Yours sincerely admirer

Joh. Christiansen

P.S. Also your exact age and weight are of great interest for me to know.

Source: SN19028

Letter from Bertil Hult, September 6, 1928

Stockholm,

September 6, 1928

Dear Sir,

Writing you for the first time, I have to introduce myself as being Mr. Bertil Hult of Stockholm, Sweden. I have just written my second book on my round trip around the world. This text book is a story of India and I have titled it – “To the Land of the Lotus Flower.” As I have described much about Swaraj and Swadeshi – castes and Hinduism, I also had something to say about you. I was travelling in India more than ten months all over the country in many Provinces and States. As a fact I was the first man [to] make the trip around the world on bicycle. When you think of that you will imagine how I was treated in India. A white man on bicycle is not worth much to the other whites in India. I am a student of geography and history in Stockholm, newspaperman at present. I would like a picture of you Mr. Gandhi – or some American photos if you could lend me some. I would use them for my book. I am not at all a politician although I have got my views. I don’t like the British and their rule in India because I learned to love the real Indian people – the jungle people – the Sudras and all. For me there is no Brahmans, no Kshatriyas, no Vaisyas or Sudras.4 To me they were all men created by the world creator. I never think he meant some people to enslave others. I would like to write to you a great deal, but in fact I am afraid you are too occupied to read it. I will send you my books when they are ready. That will be about the 15th of October. My address at present is Bertil Hult c/o Bonniers, Stockholm, Sweden.
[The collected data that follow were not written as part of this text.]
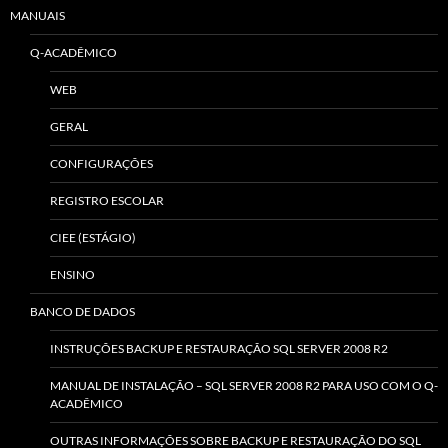
MANUAIS
Q-ACADÊMICO
WEB
GERAL
CONFIGURAÇÕES
REGISTRO ESCOLAR
CIEE (ESTÁGIO)
ENSINO
BANCO DE DADOS
INSTRUÇÕES BACKUP E RESTAURAÇÃO SQL SERVER 2008 R2
MANUAL DE INSTALAÇÃO – SQL SERVER 2008 R2 PARA USO COM O Q-
ACADÊMICO
OUTRAS INFORMAÇÕES SOBRE BACKUP E RESTAURAÇÃO DO SQL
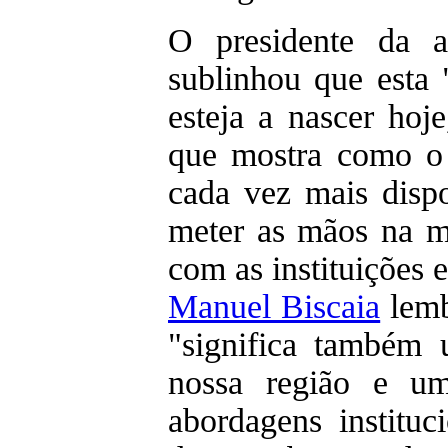
O presidente da a
sublinhou que esta
esteja a nascer ho
que mostra como o
cada vez mais dis
meter as mãos na m
com as instituições 
Manuel Biscaia
lemb
"significa também
nossa região e u
abordagens institu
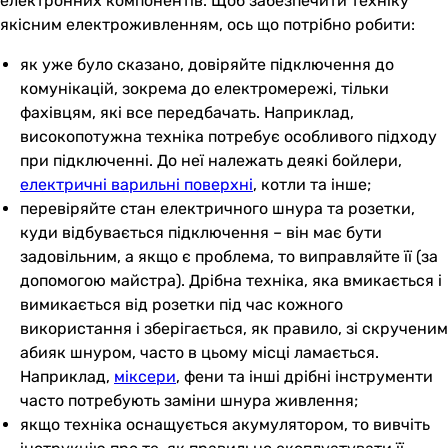
електронних компонентів. Щоб забезпечити техніку
якісним електроживленням, ось що потрібно робити:
як уже було сказано, довіряйте підключення до
комунікацій, зокрема до електромережі, тільки
фахівцям, які все передбачать. Наприклад,
високопотужна техніка потребує особливого підходу
при підключенні. До неї належать деякі бойлери,
електричні варильні поверхні
, котли та інше;
перевіряйте стан електричного шнура та розетки,
куди відбувається підключення – він має бути
задовільним, а якщо є проблема, то виправляйте її (за
допомогою майстра). Дрібна техніка, яка вмикається і
вимикається від розетки під час кожного
використання і зберігається, як правило, зі скрученим
абияк шнуром, часто в цьому місці ламається.
Наприклад,
міксери
, фени та інші дрібні інструменти
часто потребують заміни шнура живлення;
якщо техніка оснащується акумулятором, то вивчіть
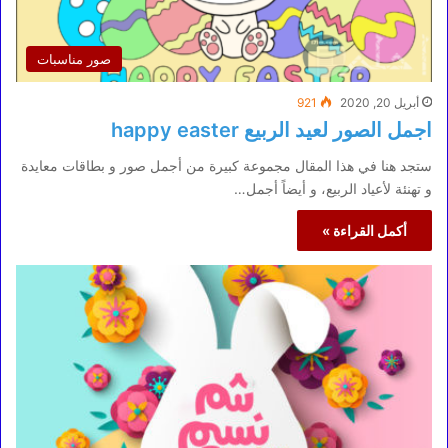
صور مناسبات
أبريل 20, 2020
921
اجمل الصور لعيد الربيع happy easter
ستجد هنا في هذا المقال مجموعة كبيرة من أجمل صور و بطاقات معايدة
و تهنئة لأعياد الربيع، و أيضاً أجمل…
أكمل القراءة »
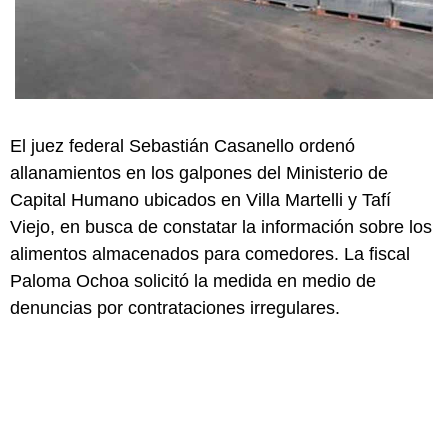
El juez federal Sebastián Casanello ordenó
allanamientos en los galpones del Ministerio de
Capital Humano ubicados en Villa Martelli y Tafí
Viejo, en busca de constatar la información sobre los
alimentos almacenados para comedores. La fiscal
Paloma Ochoa solicitó la medida en medio de
denuncias por contrataciones irregulares.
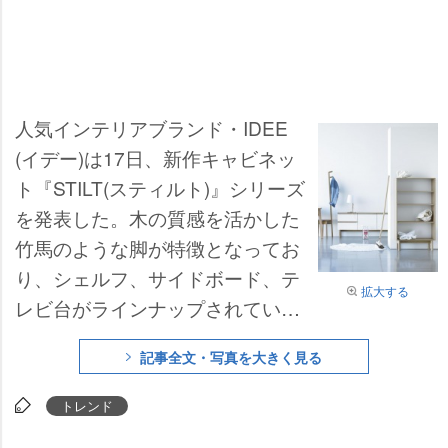
人気インテリアブランド・IDEE
(イデー)は17日、新作キャビネッ
ト『STILT(スティルト)』シリーズ
を発表した。木の質感を活かした
竹馬のような脚が特徴となってお
り、シェルフ、サイドボード、テ
拡大する
レビ台がラインナップされてい
る。
記事全文・写真を大きく見る
トレンド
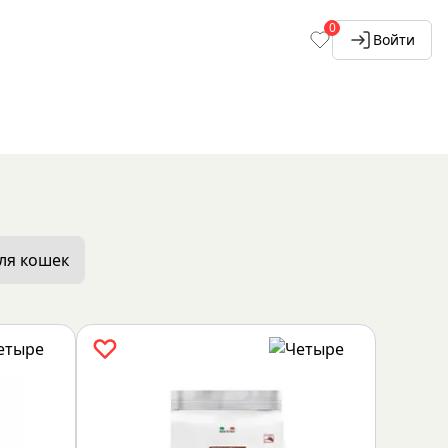
0
Войти
ля кошек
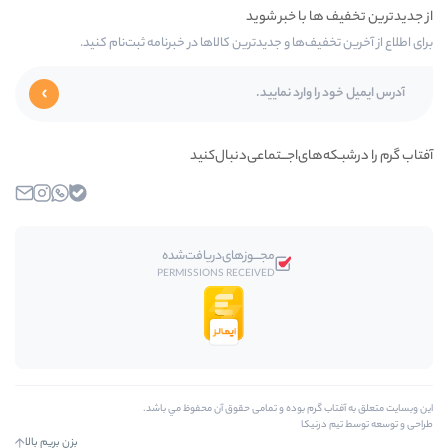
ا و جدیدترین کالاها در خبرنامه ثبت‌نام کنید.
اجـــتماعی‌دنبال‌کنید
بله
واتساپ
اینستاگرام
ایمیل
مجـــوز‌های‌دریافت‌شده
PERMISSIONS RECEIVED
وده و تمامی حقوق آن محفوظ مي باشد.
بزن بریم بالا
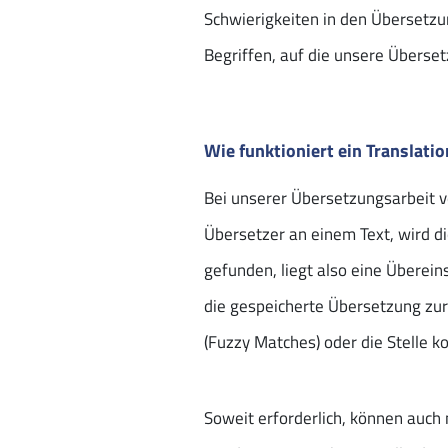
Schwierigkeiten in den Übersetzu
Begriffen, auf die unsere Überset
Wie funktioniert ein Translat
Bei unserer Übersetzungsarbeit
Übersetzer an einem Text, wird d
gefunden, liegt also eine Überei
die gespeicherte Übersetzung zur
(Fuzzy Matches) oder die Stelle ko
Soweit erforderlich, können auc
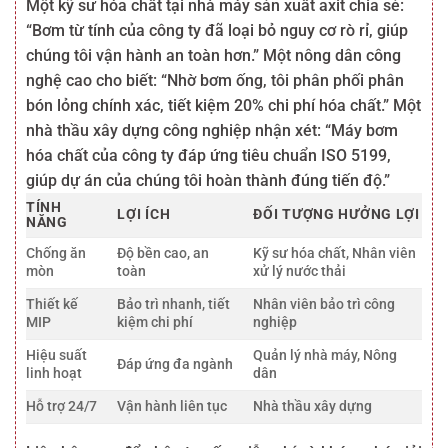
Một kỹ sư hóa chất tại nhà máy sản xuất axit chia sẻ:
“Bơm từ tính của công ty đã loại bỏ nguy cơ rò rỉ, giúp
chúng tôi vận hành an toàn hơn.” Một nông dân công
nghệ cao cho biết: “Nhờ bơm ống, tôi phân phối phân
bón lỏng chính xác, tiết kiệm 20% chi phí hóa chất.” Một
nhà thầu xây dựng công nghiệp nhận xét: “Máy bơm
hóa chất của công ty đáp ứng tiêu chuẩn ISO 5199,
giúp dự án của chúng tôi hoàn thành đúng tiến độ.”
TÍNH
LỢI ÍCH
ĐỐI TƯỢNG HƯỞNG LỢI
NĂNG
Chống ăn
Độ bền cao, an
Kỹ sư hóa chất, Nhân viên
mòn
toàn
xử lý nước thải
Thiết kế
Bảo trì nhanh, tiết
Nhân viên bảo trì công
MIP
kiệm chi phí
nghiệp
Hiệu suất
Quản lý nhà máy, Nông
Đáp ứng đa ngành
linh hoạt
dân
Hỗ trợ 24/7
Vận hành liên tục
Nhà thầu xây dựng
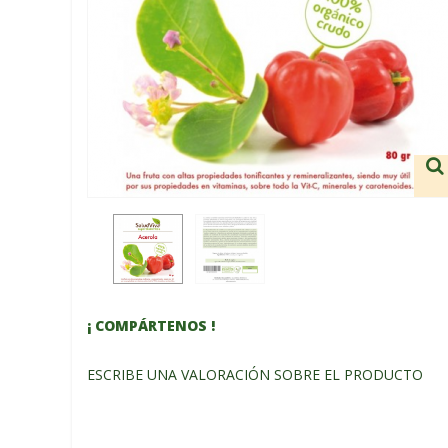
¡ COMPÁRTENOS !
ESCRIBE UNA VALORACIÓN SOBRE EL PRODUCTO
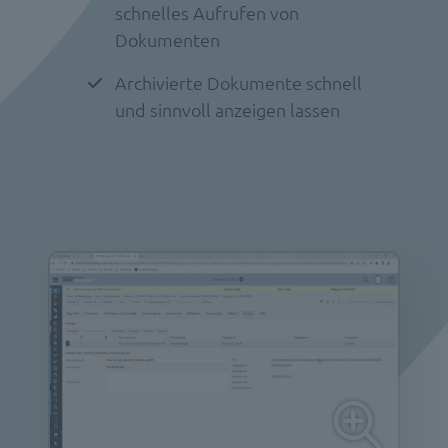
schnelles Aufrufen von
Dokumenten
Archivierte Dokumente schnell
und sinnvoll anzeigen lassen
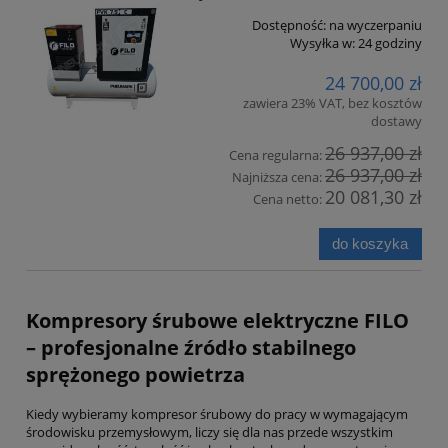
Dostępność:
na wyczerpaniu
Wysyłka w:
24 godziny
24 700,00 zł
zawiera 23% VAT, bez kosztów
dostawy
26 937,00 zł
Cena regularna:
26 937,00 zł
Najniższa cena:
20 081,30 zł
Cena netto:
do koszyka
Kompresory śrubowe elektryczne FILO
– profesjonalne źródło stabilnego
sprężonego powietrza
Kiedy wybieramy kompresor śrubowy do pracy w wymagającym
środowisku przemysłowym, liczy się dla nas przede wszystkim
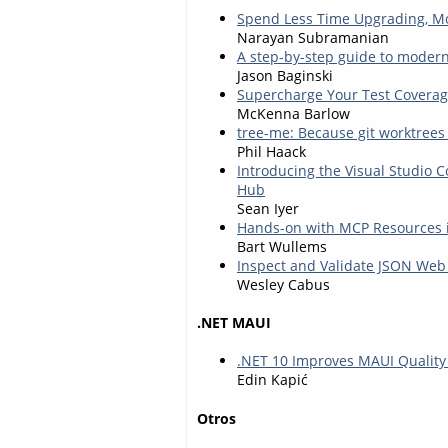
Spend Less Time Upgrading, Mo
Narayan Subramanian
A step-by-step guide to modern
Jason Baginski
Supercharge Your Test Coverage
McKenna Barlow
tree-me: Because git worktrees
Phil Haack
Introducing the Visual Studio 
Hub
Sean Iyer
Hands-on with MCP Resources i
Bart Wullems
Inspect and Validate JSON Web
Wesley Cabus
.NET MAUI
.NET 10 Improves MAUI Qualit
Edin Kapić
Otros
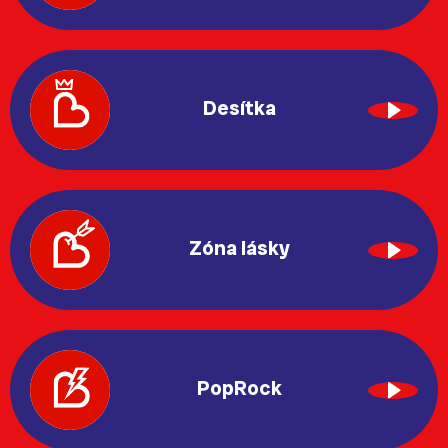
Desítka
Zóna lásky
PopRock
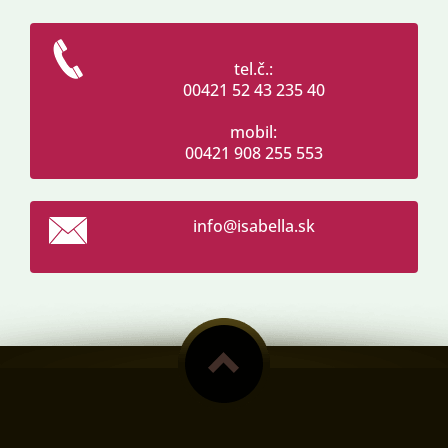
tel.č.:
00421 52 43 235 40
mobil:
00421 908 255 553
info@isa
bella.sk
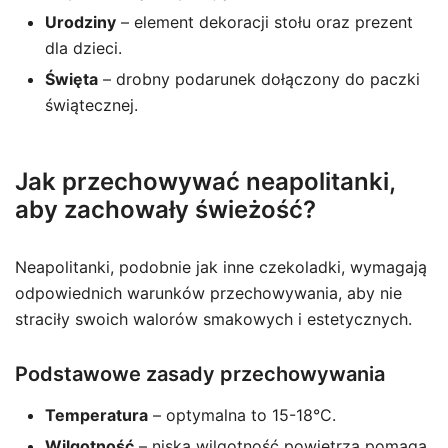
Urodziny
– element dekoracji stołu oraz prezent
dla dzieci.
Święta
– drobny podarunek dołączony do paczki
świątecznej.
Jak przechowywać neapolitanki,
aby zachowały świeżość?
Neapolitanki, podobnie jak inne czekoladki, wymagają
odpowiednich warunków przechowywania, aby nie
straciły swoich walorów smakowych i estetycznych.
Podstawowe zasady przechowywania
Temperatura
– optymalna to 15-18°C.
Wilgotność
– niska wilgotność powietrza pomaga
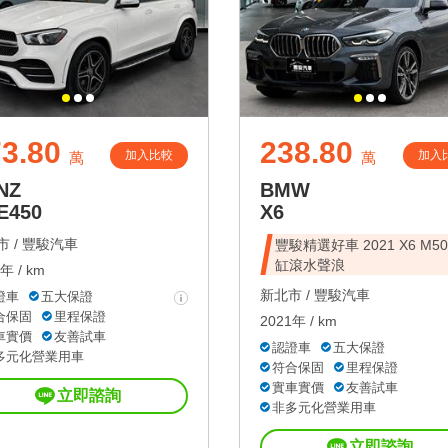
3.80
238.80
加入比較
加入
萬
萬
NZ
BMW
E450
X6
 /
豐駿汽車
豐駿精選好車 2021 X6 M50i 
缸滾水聲浪
年 / km
新北市 /
豐駿汽車
證車
五大保證
合保固
里程保證
2021年 / km
車實價
友善試車
認證車
五大保證
多元化營業用車
符合保固
里程保證
實車實價
友善試車
立即諮詢
非多元化營業用車
立即諮詢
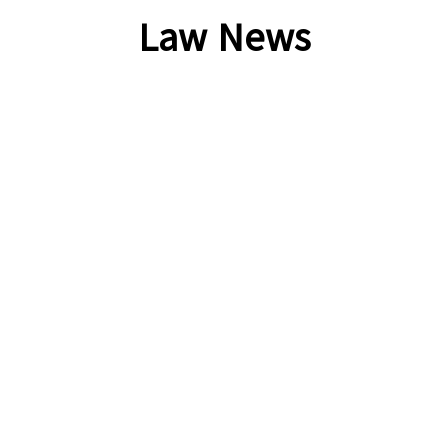
Law News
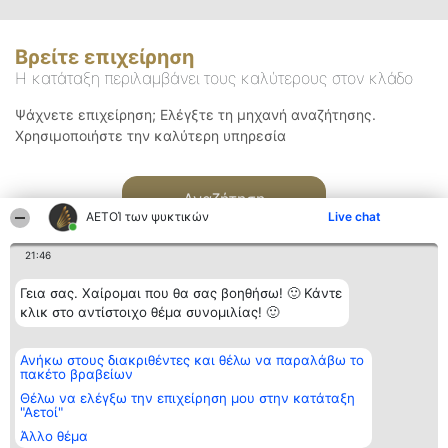
Βρείτε επιχείρηση
Η κατάταξη περιλαμβάνει τους καλύτερους στον κλάδο
Ψάχνετε επιχείρηση; Ελέγξτε τη μηχανή αναζήτησης.
Χρησιμοποιήστε την καλύτερη υπηρεσία
Αναζήτηση
ΑΕΤΟΊ των ψυκτικών
Live chat
21:46
Γεια σας. Χαίρομαι που θα σας βοηθήσω! 🙂 Κάντε
κλικ στο αντίστοιχο θέμα συνομιλίας! 🙂
Διοργανωτής της
Κατάταξη
Επικοινωνία
Ανήκω στους διακριθέντες και θέλω να παραλάβω το
κατάταξης
Διακριθέντες
Επικοινωνία
πακέτο βραβείων
BEAUTIFUL COMPANY
Λίστα όλων
Μονοπρόσωπη ΙΚΕ
των
Θέλω να ελέγξω την επιχείρηση μου στην κατάταξη
ΤΗΛ. ΕΠΙΚΟΙΝΩΝΙΑΣ:
διακριθέντων
"Αετοί"
2104128019
Μεθοδολογία
Άλλο θέμα
email:
Όροι &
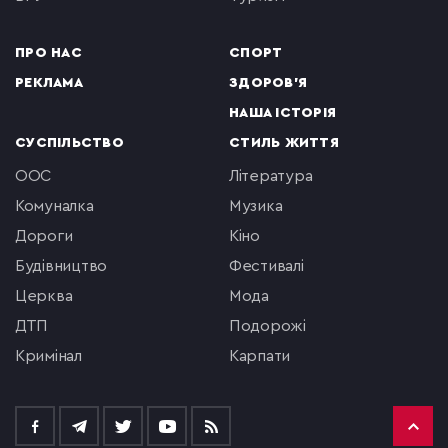
ПРО НАС
СПОРТ
РЕКЛАМА
ЗДОРОВ'Я
НАША ІСТОРІЯ
СУСПІЛЬСТВО
СТИЛЬ ЖИТТЯ
ООС
література
комуналка
музика
Дороги
кіно
будівництво
фестивалі
церква
мода
ДТП
подорожі
кримінал
Карпати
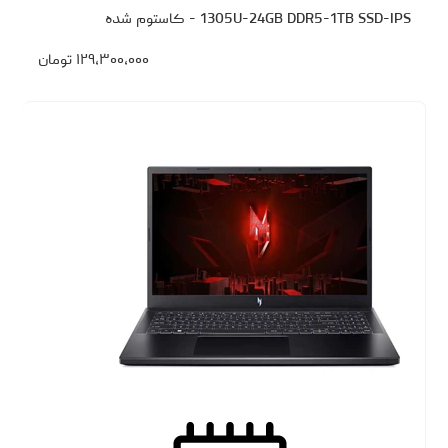
1305U-24GB DDR5-1TB SSD-IPS - کاستوم شده
۱۲۹،۳۰۰،۰۰۰
تومان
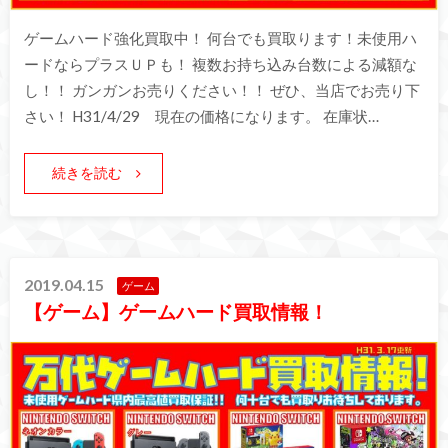
ゲームハード強化買取中！ 何台でも買取ります！未使用ハ
ードならプラスＵＰも！ 複数お持ち込み台数による減額な
し！！ ガンガンお売りください！！ ぜひ、当店でお売り下
さい！ H31/4/29 現在の価格になります。 在庫状…
続きを読む
2019.04.15
ゲーム
【ゲーム】ゲームハード買取情報！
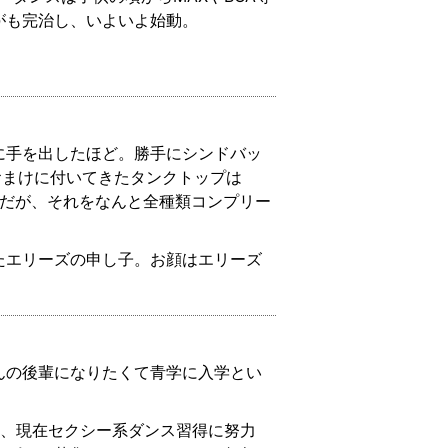
がも完治し、いよいよ始動。
に手を出したほど。勝手にシンドバッ
おまけに付いてきたタンクトップは
あるのだが、それをなんと全種類コンプリー
たエリーズの申し子。お顔はエリーズ
んの後輩になりたくて青学に入学とい
め、現在セクシー系ダンス習得に努力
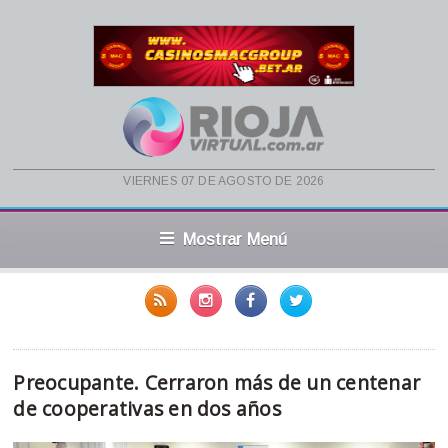
viernes 07 de agosto de 2026
Mostrar Menú
Preocupante. Cerraron más de un centenar
de cooperativas en dos años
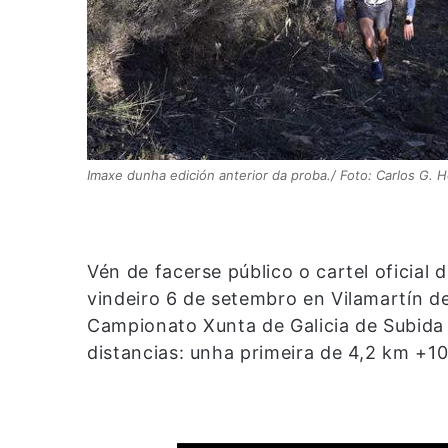
Imaxe dunha edición anterior da proba./ Foto: Carlos G. H
Vén de facerse público o cartel oficial 
vindeiro 6 de setembro en Vilamartín d
Campionato Xunta de Galicia de Subida 
distancias: unha primeira de 4,2 km +10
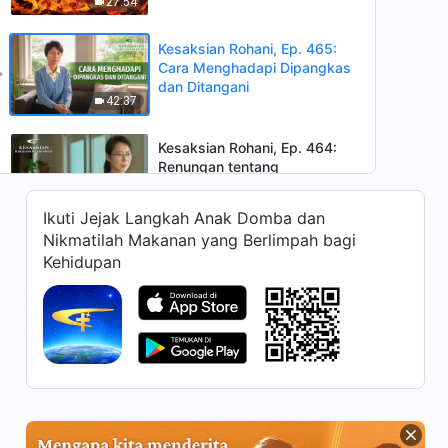
27:54
Meninggal
Kesaksian Rohani, Ep. 465:
Cara Menghadapi Dipangkas
dan Ditangani
42:37
Kesaksian Rohani, Ep. 464:
Renungan tentang
Mengekang Orang Lain
37:56
Ikuti Jejak Langkah Anak Domba dan
Nikmatilah Makanan yang Berlimpah bagi
Kesaksian Rohani, Ep. 463:
Kehidupan
Kisah tentang Berkhotbah
kepada Seorang Pendeta
55:01
Kesaksian Rohani, Ep. 462:
Belajar Dari Kegagalan Orang
Lain
44:21
Kesaksian Rohani, Ep. 461:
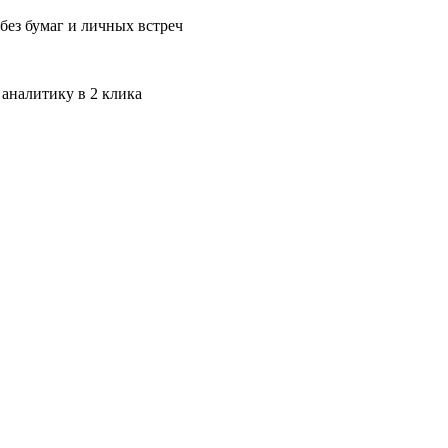
без бумаг и личных встреч
 аналитику в 2 клика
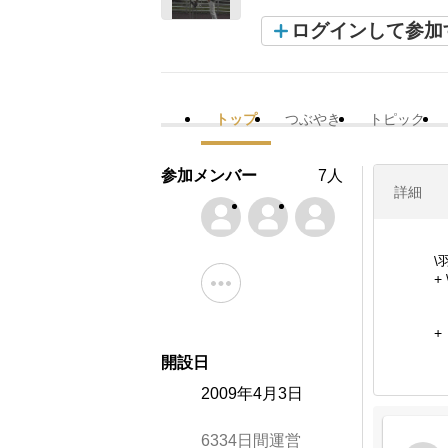
ログインして参加
トップ
つぶやき
トピック
参加メンバー
7人
詳細
\
+
(
+
開設日
2009年4月3日
6334日間運営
Awaiting your favour, I remain, Dear Sir,

Ever your affectionate friend of India

Bertil Hult

Source: SN14326

Letter from Fritz Kajpe (?), September 15, 1931

Copenhagen, Denmark

September 15, 1931

Mahatma Gandhi!

That not for many disappointments over the people in the West shall be add to you, I ventured to write and tell, that the humans who possess a really science of the spirit world and therefore been above the gravity of earth, all understand the standpoint of Mahatma Gandhi that you will emancipate India and that India will emancipate oneself from the materialism of Occident.

Our teacher in the West, Rudolf Steiner, have learned us of the mission of Orient and Occident in the world-evolution, and that the two current not may be mixed, we understand.

Therefore we who see the holy mission of Mahatma Gandhi and espouse it, done ours, that the good powers may conquer in this struggle.

In deep respect

Fritz Kajpe (?)

Address: Svanholmesvej 6 a

Copenhagen

Source: SN17733

Notes

1 Gandhi was unwell at the end of March 1927. He went to Nandidoorg, near Bangalore, on 20 April and rested there for a month and a half.

2 Presumably Mahadev Desai, secretary to Gandhi

3 In an article entitled “My Apologies” (Young India, January 31, 1929), Gandhi explained why he had decided to postpone a European tour he had intended in 1929, and wrote: “For the time being therefore the friends in the West would pardon me for my inability to visit them personally… Meanwhile let these columns be a living bond between them and me.”

4 The reference is to the four castes among Hindus.